Jesus, the very son of God, suffered on a cross. No rainbows. He died. But even through this act of self-sacrifice, we find his love for the human family abundantly clear and the resurrection provides certain hope that continuing through suffering, even if it costs us our fleshly life, will someday yield the best life of all.
As a family, what are you praying for? To be closer? To be more successful? To be stronger? To have more peace? Look to the challenges that come your way as the means to find an answer to your prayers. Make the decision today that you will cling, even through whatever storm you are riding this morning, to the two fundamental resources God gives to us – God himself and our friends and family. We need God and we need each other.
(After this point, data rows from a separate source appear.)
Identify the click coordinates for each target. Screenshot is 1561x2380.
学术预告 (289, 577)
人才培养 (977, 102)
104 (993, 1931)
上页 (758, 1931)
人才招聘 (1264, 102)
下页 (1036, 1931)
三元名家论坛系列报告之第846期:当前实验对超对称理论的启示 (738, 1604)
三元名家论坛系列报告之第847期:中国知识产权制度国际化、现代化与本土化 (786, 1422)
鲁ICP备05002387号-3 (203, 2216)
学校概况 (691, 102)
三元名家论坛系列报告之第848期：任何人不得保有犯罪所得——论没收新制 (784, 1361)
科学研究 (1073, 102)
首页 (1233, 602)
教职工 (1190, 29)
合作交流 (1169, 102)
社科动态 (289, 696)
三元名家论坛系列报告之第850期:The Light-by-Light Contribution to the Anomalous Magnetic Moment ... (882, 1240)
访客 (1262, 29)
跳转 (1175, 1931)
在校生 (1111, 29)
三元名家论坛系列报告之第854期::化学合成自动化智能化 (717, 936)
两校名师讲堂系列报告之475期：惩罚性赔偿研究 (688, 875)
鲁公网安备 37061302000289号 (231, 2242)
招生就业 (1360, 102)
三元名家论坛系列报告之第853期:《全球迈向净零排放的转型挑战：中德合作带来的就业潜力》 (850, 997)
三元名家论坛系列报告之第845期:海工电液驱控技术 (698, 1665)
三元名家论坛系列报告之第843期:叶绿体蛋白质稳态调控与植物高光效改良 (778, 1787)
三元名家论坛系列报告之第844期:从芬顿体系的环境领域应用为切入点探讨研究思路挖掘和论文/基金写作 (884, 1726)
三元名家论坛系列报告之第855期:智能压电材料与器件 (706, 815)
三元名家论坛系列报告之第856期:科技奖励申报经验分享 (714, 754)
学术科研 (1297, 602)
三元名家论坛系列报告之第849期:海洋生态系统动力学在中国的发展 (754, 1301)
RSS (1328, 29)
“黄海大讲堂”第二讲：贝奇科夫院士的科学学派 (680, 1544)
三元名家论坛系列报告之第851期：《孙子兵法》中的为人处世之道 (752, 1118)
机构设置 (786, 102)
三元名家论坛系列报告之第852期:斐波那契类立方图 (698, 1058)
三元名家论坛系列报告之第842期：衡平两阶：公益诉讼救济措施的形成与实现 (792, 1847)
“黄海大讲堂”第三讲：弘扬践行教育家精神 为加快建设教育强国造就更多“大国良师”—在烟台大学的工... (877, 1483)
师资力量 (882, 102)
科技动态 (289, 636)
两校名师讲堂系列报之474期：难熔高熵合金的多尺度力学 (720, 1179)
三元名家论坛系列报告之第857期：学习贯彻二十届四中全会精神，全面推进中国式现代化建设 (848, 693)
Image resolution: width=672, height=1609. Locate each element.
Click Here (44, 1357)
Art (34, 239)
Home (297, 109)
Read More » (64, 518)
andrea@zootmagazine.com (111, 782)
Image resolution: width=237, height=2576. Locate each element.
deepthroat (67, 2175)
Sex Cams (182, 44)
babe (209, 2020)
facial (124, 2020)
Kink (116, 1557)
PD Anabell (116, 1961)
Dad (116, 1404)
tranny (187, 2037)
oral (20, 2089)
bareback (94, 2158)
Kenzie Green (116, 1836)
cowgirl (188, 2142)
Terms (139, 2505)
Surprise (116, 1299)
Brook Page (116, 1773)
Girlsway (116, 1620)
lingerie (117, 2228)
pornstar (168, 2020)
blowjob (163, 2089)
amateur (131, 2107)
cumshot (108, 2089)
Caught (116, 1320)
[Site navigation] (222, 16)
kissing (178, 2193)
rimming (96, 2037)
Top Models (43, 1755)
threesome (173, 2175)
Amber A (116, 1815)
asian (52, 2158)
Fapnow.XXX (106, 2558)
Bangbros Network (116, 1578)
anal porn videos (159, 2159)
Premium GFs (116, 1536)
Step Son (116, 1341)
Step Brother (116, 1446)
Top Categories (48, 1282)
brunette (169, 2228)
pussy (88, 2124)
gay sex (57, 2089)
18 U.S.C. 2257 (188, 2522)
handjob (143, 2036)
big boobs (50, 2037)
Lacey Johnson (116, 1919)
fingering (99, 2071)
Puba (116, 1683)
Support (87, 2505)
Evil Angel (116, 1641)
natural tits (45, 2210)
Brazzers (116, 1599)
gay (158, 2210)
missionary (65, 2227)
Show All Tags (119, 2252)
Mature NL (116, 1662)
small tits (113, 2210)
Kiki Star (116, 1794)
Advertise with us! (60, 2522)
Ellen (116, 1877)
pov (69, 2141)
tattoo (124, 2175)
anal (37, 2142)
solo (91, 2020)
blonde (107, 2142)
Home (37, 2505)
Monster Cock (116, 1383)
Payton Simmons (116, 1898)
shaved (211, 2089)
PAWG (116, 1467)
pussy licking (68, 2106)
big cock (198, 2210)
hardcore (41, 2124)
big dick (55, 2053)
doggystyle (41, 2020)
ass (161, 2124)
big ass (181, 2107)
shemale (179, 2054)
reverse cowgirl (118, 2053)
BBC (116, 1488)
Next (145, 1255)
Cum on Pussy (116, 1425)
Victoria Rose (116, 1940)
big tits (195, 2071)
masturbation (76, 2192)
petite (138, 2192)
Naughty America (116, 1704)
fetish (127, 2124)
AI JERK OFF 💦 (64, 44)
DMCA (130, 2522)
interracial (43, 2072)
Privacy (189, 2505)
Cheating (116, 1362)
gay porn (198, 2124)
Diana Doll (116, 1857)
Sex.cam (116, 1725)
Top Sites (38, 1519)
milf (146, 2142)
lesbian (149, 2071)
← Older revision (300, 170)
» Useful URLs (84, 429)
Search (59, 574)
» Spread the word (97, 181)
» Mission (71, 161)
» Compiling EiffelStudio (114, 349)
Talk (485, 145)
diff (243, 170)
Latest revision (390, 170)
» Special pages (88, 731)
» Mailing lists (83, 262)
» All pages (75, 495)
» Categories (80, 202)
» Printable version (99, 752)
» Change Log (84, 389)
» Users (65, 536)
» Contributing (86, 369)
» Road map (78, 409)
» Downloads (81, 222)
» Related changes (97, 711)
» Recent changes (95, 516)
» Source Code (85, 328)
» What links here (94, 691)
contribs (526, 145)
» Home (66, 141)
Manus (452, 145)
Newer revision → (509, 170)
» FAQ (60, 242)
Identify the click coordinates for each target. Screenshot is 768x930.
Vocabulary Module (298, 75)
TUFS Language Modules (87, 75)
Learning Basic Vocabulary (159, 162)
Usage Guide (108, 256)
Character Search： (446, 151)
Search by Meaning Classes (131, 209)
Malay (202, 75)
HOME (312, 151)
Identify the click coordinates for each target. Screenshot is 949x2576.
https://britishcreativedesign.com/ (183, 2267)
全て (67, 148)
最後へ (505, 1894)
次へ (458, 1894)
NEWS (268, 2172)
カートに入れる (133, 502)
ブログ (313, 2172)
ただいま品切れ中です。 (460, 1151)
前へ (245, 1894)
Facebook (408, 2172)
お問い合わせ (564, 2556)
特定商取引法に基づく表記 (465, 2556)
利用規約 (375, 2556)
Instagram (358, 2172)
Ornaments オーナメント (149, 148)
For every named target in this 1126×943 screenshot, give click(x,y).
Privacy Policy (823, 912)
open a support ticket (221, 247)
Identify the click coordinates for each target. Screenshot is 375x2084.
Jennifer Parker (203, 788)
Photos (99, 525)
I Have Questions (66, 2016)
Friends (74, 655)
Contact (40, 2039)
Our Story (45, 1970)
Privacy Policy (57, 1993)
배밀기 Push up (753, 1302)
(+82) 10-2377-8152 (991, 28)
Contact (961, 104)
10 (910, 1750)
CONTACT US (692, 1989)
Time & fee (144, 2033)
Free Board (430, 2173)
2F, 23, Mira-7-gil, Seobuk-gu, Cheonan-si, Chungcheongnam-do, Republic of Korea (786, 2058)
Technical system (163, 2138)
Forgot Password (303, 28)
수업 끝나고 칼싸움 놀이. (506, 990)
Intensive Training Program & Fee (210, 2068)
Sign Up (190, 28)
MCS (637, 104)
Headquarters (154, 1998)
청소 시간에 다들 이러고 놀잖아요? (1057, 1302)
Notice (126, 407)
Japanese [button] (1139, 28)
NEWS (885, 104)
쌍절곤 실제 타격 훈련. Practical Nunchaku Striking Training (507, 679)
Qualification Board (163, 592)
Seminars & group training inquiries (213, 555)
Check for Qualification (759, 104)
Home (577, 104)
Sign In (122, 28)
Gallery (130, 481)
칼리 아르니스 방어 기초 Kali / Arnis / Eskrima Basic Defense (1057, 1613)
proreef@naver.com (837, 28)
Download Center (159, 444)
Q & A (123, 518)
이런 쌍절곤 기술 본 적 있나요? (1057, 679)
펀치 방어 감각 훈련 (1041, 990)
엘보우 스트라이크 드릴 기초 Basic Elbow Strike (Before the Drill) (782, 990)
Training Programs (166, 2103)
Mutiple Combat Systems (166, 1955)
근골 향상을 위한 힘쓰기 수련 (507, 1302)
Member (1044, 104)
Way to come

As we learn to work with one another, and to turn to God during suffering, we will discover healing and strength in our lives. Storms will come and go, and we may be hit and scarred and move through days of doubt and desires to give up, but as we rely upon God and each other, we will come through these storms stronger that ever. Look for the rainbows at the end of your difficulty. Cherish them. Talk about them as a family, and give thanks to God and to each other for the role played in surviving and healing. And when the day comes, and it will for it comes to us all, when one of the waves of life washes us from this earthly shore, as we cling to Jesus Christ, we will arrive on that celestial shore. That’s the ultimate rainbow, and Christ has paved the way.
Please receive this Celtic prayer:
“May God give you...For every storm a rainbow, for every tear a smile, for every care a promise and a blessing in each trial. For every problem life sends, a faithful friend to share, for every sigh a sweet song and an answer for each prayer.”